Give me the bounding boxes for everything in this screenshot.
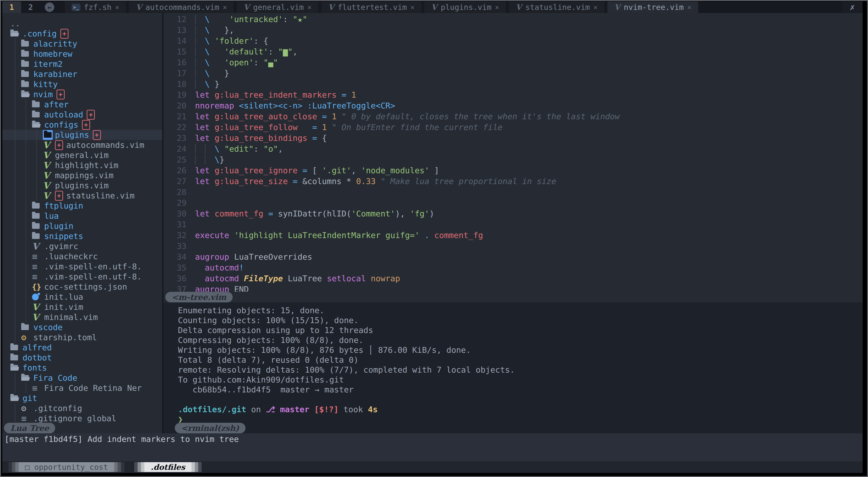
buffer-tab-general.vim[interactable]: Vgeneral.vim× [237,1,318,13]
tree-item-lua[interactable]: lua [2,211,162,221]
tree-indent-guide [32,130,43,140]
tree-item-snippets[interactable]: snippets [2,231,162,241]
code-token: "★" [293,14,307,24]
code-token: let [195,90,210,99]
buffer-tab-fzf.sh[interactable]: >_fzf.sh× [65,1,126,13]
tree-item-iterm2[interactable]: iterm2 [2,59,162,69]
tree-item-nvim[interactable]: nvim+ [2,89,162,99]
tree-item-alacritty[interactable]: alacritty [2,39,162,49]
tmux-gradient-band [191,462,195,472]
tree-item-minimal.vim[interactable]: Vminimal.vim [2,312,162,322]
file-icon: ≡ [32,383,37,393]
tree-item-vscode[interactable]: vscode [2,322,162,332]
tree-item-.vim-spell-en.utf-8.[interactable]: ≡.vim-spell-en.utf-8. [2,262,162,272]
tree-item-init.lua[interactable]: init.lua [2,292,162,302]
buffer-tab-fluttertest.vim[interactable]: Vfluttertest.vim× [321,1,422,13]
tree-item-.gvimrc[interactable]: V.gvimrc [2,241,162,251]
tab-close-icon[interactable]: × [410,3,414,11]
code-token: \ [200,58,210,67]
code-token [210,177,215,186]
code-token: 'highlight LuaTreeIndentMarker guifg=' [234,231,420,240]
tree-item-plugins.vim[interactable]: Vplugins.vim [2,180,162,191]
vim-icon: V [32,241,39,251]
tree-item-fonts[interactable]: fonts [2,363,162,373]
code-token: , [351,166,361,175]
tree-item-dotbot[interactable]: dotbot [2,352,162,363]
tmux-window-.dotfiles[interactable]: .dotfiles [134,462,202,472]
tree-item-.vim-spell-en.utf-8.[interactable]: ≡.vim-spell-en.utf-8. [2,272,162,282]
tree-indent-guide [32,140,43,150]
code-token: comment_fg [215,209,264,218]
code-token: let [195,209,210,218]
tabline-close-button[interactable]: ✗ [842,1,863,13]
tree-indent-guide [10,403,21,413]
editor-line: 19let g:lua_tree_indent_markers = 1 [163,90,863,100]
buffer-tab-nvim-tree.vim[interactable]: Vnvim-tree.vim× [608,1,698,13]
line-number: 29 [163,198,195,208]
editor-line: 30let comment_fg = synIDattr(hlID('Comme… [163,208,863,219]
tree-item-ftplugin[interactable]: ftplugin [2,201,162,211]
tmux-window-opportunity_cost[interactable]: □ opportunity_cost [8,462,124,472]
tree-item-configs[interactable]: configs+ [2,120,162,130]
tree-item-homebrew[interactable]: homebrew [2,49,162,59]
tree-item-highlight.vim[interactable]: Vhighlight.vim [2,160,162,170]
tree-item-..[interactable]: .. [2,19,162,29]
code-token [337,112,342,121]
code-token: [ [307,166,322,175]
code-token: augroup [195,285,229,292]
code-token [376,177,381,186]
tmux-gradient-band [12,462,15,472]
back-button[interactable]: ← [40,1,59,13]
tab-close-icon[interactable]: × [495,3,499,11]
tab-close-icon[interactable]: × [687,3,691,11]
tree-item-kitty[interactable]: kitty [2,79,162,89]
tree-item-label: fonts [23,363,47,372]
tree-item-plugin[interactable]: plugin [2,221,162,231]
tab-close-icon[interactable]: × [307,3,311,11]
tree-item-FiraCode[interactable]: Fira Code [2,373,162,383]
tree-item-.gitconfig[interactable]: ⚙.gitconfig [2,403,162,413]
terminal-line: ❯ [178,414,863,422]
vim-tab-1[interactable]: 1 [2,1,21,13]
code-token: FileType [244,274,283,283]
tab-close-icon[interactable]: × [593,3,597,11]
editor[interactable]: 12▏ \ 'untracked': "★"13▏ \ },14▏ \ 'fol… [163,13,863,292]
tree-item-git[interactable]: git [2,393,162,403]
tree-item-coc-settings.json[interactable]: {}coc-settings.json [2,282,162,292]
line-number: 12 [163,14,195,25]
tree-item-autocommands.vim[interactable]: V+autocommands.vim [2,140,162,150]
tree-item-karabiner[interactable]: karabiner [2,69,162,79]
terminal-line: Compressing objects: 100% (8/8), done. [178,335,863,345]
terminal[interactable]: Enumerating objects: 15, done.Counting o… [163,302,863,422]
buffer-tab-statusline.vim[interactable]: Vstatusline.vim× [509,1,604,13]
tree-indent-guide [10,383,21,393]
line-number: 14 [163,36,195,46]
tree-item-alfred[interactable]: alfred [2,342,162,352]
tree-item-.gitignoreglobal[interactable]: ≡.gitignore_global [2,413,162,422]
tab-close-icon[interactable]: × [223,3,227,11]
tree-item-statusline.vim[interactable]: V+statusline.vim [2,191,162,201]
tree-item-mappings.vim[interactable]: Vmappings.vim [2,170,162,180]
buffer-tab-autocommands.vim[interactable]: Vautocommands.vim× [129,1,234,13]
tree-item-.luacheckrc[interactable]: ≡.luacheckrc [2,251,162,262]
tab-close-icon[interactable]: × [115,3,119,11]
vim-icon: V [43,190,50,201]
tree-item-autoload[interactable]: autoload+ [2,110,162,120]
tree-item-init.vim[interactable]: Vinit.vim [2,302,162,312]
vim-tab-2[interactable]: 2 [21,1,40,13]
tree-item-.config[interactable]: .config+ [2,29,162,39]
tree-item-plugins[interactable]: plugins+ [2,130,162,140]
buffer-tab-plugins.vim[interactable]: Vplugins.vim× [424,1,506,13]
vim-icon: V [32,312,39,322]
tree-indent-guide [10,160,21,170]
editor-line: 33 [163,241,863,251]
tree-item-starship.toml[interactable]: ⚙starship.toml [2,332,162,342]
vim-icon: V [43,180,50,191]
tree-item-FiraCodeRetinaNer[interactable]: ≡Fira Code Retina Ner [2,383,162,393]
tree-item-after[interactable]: after [2,99,162,110]
code-token: comment_fg [434,231,483,240]
tree-item-general.vim[interactable]: Vgeneral.vim [2,150,162,160]
terminal-line: Enumerating objects: 15, done. [178,306,863,315]
file-icon: ≡ [32,251,44,262]
code-token [307,133,312,143]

━━━

» **Work instruction**: Once the pictures are set aside, the remaining data must be transcribed exactly.

» **Result**:
Give me the bounding boxes for everything in this screenshot.
buffer-tab-general.vim[interactable]: Vgeneral.vim× [237,1,318,13]
tree-item-lua[interactable]: lua [2,211,162,221]
tree-indent-guide [32,130,43,140]
tree-item-snippets[interactable]: snippets [2,231,162,241]
code-token: "★" [293,14,307,24]
code-token: let [195,90,210,99]
buffer-tab-fzf.sh[interactable]: >_fzf.sh× [65,1,126,13]
tree-item-iterm2[interactable]: iterm2 [2,59,162,69]
tree-item-nvim[interactable]: nvim+ [2,89,162,99]
tree-item-alacritty[interactable]: alacritty [2,39,162,49]
tmux-gradient-band [191,462,195,472]
tree-item-minimal.vim[interactable]: Vminimal.vim [2,312,162,322]
file-icon: ≡ [32,383,37,393]
tree-item-vscode[interactable]: vscode [2,322,162,332]
tree-item-.vim-spell-en.utf-8.[interactable]: ≡.vim-spell-en.utf-8. [2,262,162,272]
tree-item-init.lua[interactable]: init.lua [2,292,162,302]
buffer-tab-fluttertest.vim[interactable]: Vfluttertest.vim× [321,1,422,13]
tree-item-.gvimrc[interactable]: V.gvimrc [2,241,162,251]
tab-close-icon[interactable]: × [410,3,414,11]
code-token: \ [200,58,210,67]
code-token [210,177,215,186]
code-token: 'highlight LuaTreeIndentMarker guifg=' [234,231,420,240]
tree-item-plugins.vim[interactable]: Vplugins.vim [2,180,162,191]
vim-icon: V [32,241,39,251]
tree-item-fonts[interactable]: fonts [2,363,162,373]
code-token: , [351,166,361,175]
tree-item-dotbot[interactable]: dotbot [2,352,162,363]
tmux-window-.dotfiles[interactable]: .dotfiles [134,462,202,472]
tree-item-.vim-spell-en.utf-8.[interactable]: ≡.vim-spell-en.utf-8. [2,272,162,282]
tree-indent-guide [32,140,43,150]
code-token: comment_fg [215,209,264,218]
code-token: let [195,209,210,218]
tabline-close-button[interactable]: ✗ [842,1,863,13]
tree-indent-guide [10,403,21,413]
editor-line: 19let g:lua_tree_indent_markers = 1 [163,90,863,100]
buffer-tab-nvim-tree.vim[interactable]: Vnvim-tree.vim× [608,1,698,13]
line-number: 29 [163,198,195,208]
editor-line: 30let comment_fg = synIDattr(hlID('Comme… [163,208,863,219]
tree-item-ftplugin[interactable]: ftplugin [2,201,162,211]
tmux-window-opportunity_cost[interactable]: □ opportunity_cost [8,462,124,472]
tree-item-configs[interactable]: configs+ [2,120,162,130]
tree-item-homebrew[interactable]: homebrew [2,49,162,59]
tree-item-highlight.vim[interactable]: Vhighlight.vim [2,160,162,170]
tree-item-..[interactable]: .. [2,19,162,29]
code-token [337,112,342,121]
code-token: [ [307,166,322,175]
code-token: augroup [195,285,229,292]
code-token [376,177,381,186]
tmux-gradient-band [12,462,15,472]
back-button[interactable]: ← [40,1,59,13]
tab-close-icon[interactable]: × [495,3,499,11]
tab-close-icon[interactable]: × [687,3,691,11]
tree-item-kitty[interactable]: kitty [2,79,162,89]
tree-item-label: fonts [23,363,47,372]
tree-item-plugin[interactable]: plugin [2,221,162,231]
tab-close-icon[interactable]: × [307,3,311,11]
tree-item-FiraCode[interactable]: Fira Code [2,373,162,383]
tree-item-.gitconfig[interactable]: ⚙.gitconfig [2,403,162,413]
terminal-line: ❯ [178,414,863,422]
vim-tab-1[interactable]: 1 [2,1,21,13]
code-token: FileType [244,274,283,283]
tab-close-icon[interactable]: × [593,3,597,11]
editor[interactable]: 12▏ \ 'untracked': "★"13▏ \ },14▏ \ 'fol… [163,13,863,292]
tree-item-git[interactable]: git [2,393,162,403]
tree-item-coc-settings.json[interactable]: {}coc-settings.json [2,282,162,292]
line-number: 12 [163,14,195,25]
tree-item-autocommands.vim[interactable]: V+autocommands.vim [2,140,162,150]
tree-item-karabiner[interactable]: karabiner [2,69,162,79]
terminal-line: Compressing objects: 100% (8/8), done. [178,335,863,345]
terminal[interactable]: Enumerating objects: 15, done.Counting o… [163,302,863,422]
buffer-tab-statusline.vim[interactable]: Vstatusline.vim× [509,1,604,13]
tree-indent-guide [10,383,21,393]
line-number: 14 [163,36,195,46]
tree-item-alfred[interactable]: alfred [2,342,162,352]
tree-item-.gitignoreglobal[interactable]: ≡.gitignore_global [2,413,162,422]
tab-close-icon[interactable]: × [223,3,227,11]
tree-item-statusline.vim[interactable]: V+statusline.vim [2,191,162,201]
tree-item-mappings.vim[interactable]: Vmappings.vim [2,170,162,180]
buffer-tab-autocommands.vim[interactable]: Vautocommands.vim× [129,1,234,13]
tree-item-.luacheckrc[interactable]: ≡.luacheckrc [2,251,162,262]
tab-close-icon[interactable]: × [115,3,119,11]
vim-icon: V [43,190,50,201]
tree-item-autoload[interactable]: autoload+ [2,110,162,120]
tree-item-init.vim[interactable]: Vinit.vim [2,302,162,312]
vim-tab-2[interactable]: 2 [21,1,40,13]
tree-item-.config[interactable]: .config+ [2,29,162,39]
tree-item-plugins[interactable]: plugins+ [2,130,162,140]
buffer-tab-plugins.vim[interactable]: Vplugins.vim× [424,1,506,13]
vim-icon: V [32,312,39,322]
tree-indent-guide [10,160,21,170]
editor-line: 33 [163,241,863,251]
tree-item-starship.toml[interactable]: ⚙starship.toml [2,332,162,342]
vim-icon: V [43,180,50,191]
tree-item-FiraCodeRetinaNer[interactable]: ≡Fira Code Retina Ner [2,383,162,393]
tree-item-after[interactable]: after [2,99,162,110]
code-token: comment_fg [434,231,483,240]
tree-item-general.vim[interactable]: Vgeneral.vim [2,150,162,160]
terminal-line: Enumerating objects: 15, done. [178,306,863,315]
file-icon: ≡ [32,251,44,262]
code-token [307,133,312,143]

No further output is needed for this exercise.